[Source information — start]

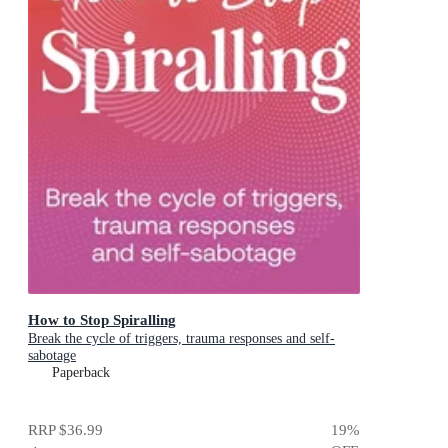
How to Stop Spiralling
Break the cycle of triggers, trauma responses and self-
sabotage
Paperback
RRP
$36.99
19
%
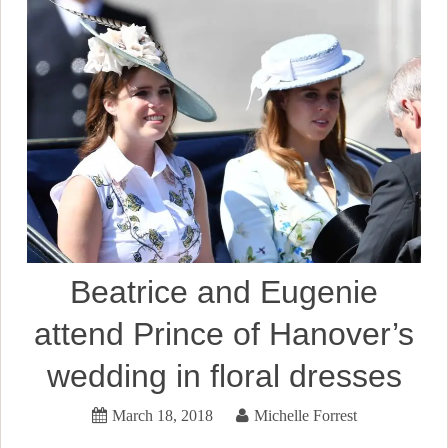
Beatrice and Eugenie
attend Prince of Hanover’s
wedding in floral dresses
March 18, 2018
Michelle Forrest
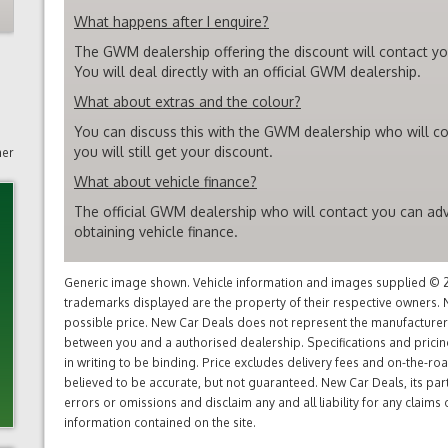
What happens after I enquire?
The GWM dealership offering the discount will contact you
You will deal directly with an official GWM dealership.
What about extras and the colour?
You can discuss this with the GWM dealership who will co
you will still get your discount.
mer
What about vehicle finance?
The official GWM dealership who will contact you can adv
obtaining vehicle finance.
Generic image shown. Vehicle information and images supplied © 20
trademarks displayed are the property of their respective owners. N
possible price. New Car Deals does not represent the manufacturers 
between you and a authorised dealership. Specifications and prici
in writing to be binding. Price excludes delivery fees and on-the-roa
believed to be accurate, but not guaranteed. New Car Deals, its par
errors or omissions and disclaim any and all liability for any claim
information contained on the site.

[Source information — finish]
[Source information — start]

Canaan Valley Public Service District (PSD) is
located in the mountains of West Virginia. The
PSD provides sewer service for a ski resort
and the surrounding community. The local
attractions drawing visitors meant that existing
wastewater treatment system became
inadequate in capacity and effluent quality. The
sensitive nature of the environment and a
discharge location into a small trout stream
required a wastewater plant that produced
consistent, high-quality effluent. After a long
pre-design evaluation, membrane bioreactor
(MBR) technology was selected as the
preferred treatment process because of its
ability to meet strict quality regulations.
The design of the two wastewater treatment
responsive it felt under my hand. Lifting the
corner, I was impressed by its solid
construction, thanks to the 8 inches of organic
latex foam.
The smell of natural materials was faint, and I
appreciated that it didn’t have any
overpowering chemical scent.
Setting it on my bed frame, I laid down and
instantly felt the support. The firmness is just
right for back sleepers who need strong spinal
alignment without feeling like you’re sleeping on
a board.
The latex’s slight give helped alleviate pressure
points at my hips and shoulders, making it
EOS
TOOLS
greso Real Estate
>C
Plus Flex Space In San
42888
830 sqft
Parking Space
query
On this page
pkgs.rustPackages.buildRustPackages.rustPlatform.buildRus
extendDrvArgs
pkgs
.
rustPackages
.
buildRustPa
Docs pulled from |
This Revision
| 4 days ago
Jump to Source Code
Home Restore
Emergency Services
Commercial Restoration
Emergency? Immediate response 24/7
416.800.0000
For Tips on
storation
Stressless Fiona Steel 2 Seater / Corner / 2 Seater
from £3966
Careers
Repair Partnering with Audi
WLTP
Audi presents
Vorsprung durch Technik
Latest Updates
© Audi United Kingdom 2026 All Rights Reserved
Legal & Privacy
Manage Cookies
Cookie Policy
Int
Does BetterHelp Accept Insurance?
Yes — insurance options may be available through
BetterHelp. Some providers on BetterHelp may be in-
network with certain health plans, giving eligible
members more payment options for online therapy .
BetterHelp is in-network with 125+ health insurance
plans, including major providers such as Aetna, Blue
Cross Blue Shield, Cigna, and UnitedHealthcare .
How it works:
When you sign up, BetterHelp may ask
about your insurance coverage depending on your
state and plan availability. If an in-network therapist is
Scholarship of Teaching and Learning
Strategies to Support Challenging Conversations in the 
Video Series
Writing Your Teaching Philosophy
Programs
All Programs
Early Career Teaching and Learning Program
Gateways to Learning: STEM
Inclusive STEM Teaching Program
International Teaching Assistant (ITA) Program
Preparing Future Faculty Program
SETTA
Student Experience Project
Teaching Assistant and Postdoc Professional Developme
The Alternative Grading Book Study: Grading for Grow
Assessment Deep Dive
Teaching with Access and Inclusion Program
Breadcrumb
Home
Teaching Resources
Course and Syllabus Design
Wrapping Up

[Source information — finish]

Once the line with "attend Prince of Hanover’s" is found above, print it and every line after it through the line with "information contained on the site.", exactly. Pictures stay out.

attend Prince of Hanover’s
wedding in floral dresses
March 18, 2018
Michelle Forrest
What happens after I enquire?
The GWM dealership offering the discount will contact you
You will deal directly with an official GWM dealership.
What about extras and the colour?
You can discuss this with the GWM dealership who will co
you will still get your discount.
mer
What about vehicle finance?
The official GWM dealership who will contact you can adv
obtaining vehicle finance.
Generic image shown. Vehicle information and images supplied © 20
trademarks displayed are the property of their respective owners. N
possible price. New Car Deals does not represent the manufacturers 
between you and a authorised dealership. Specifications and prici
in writing to be binding. Price excludes delivery fees and on-the-roa
believed to be accurate, but not guaranteed. New Car Deals, its par
errors or omissions and disclaim any and all liability for any claim
information contained on the site.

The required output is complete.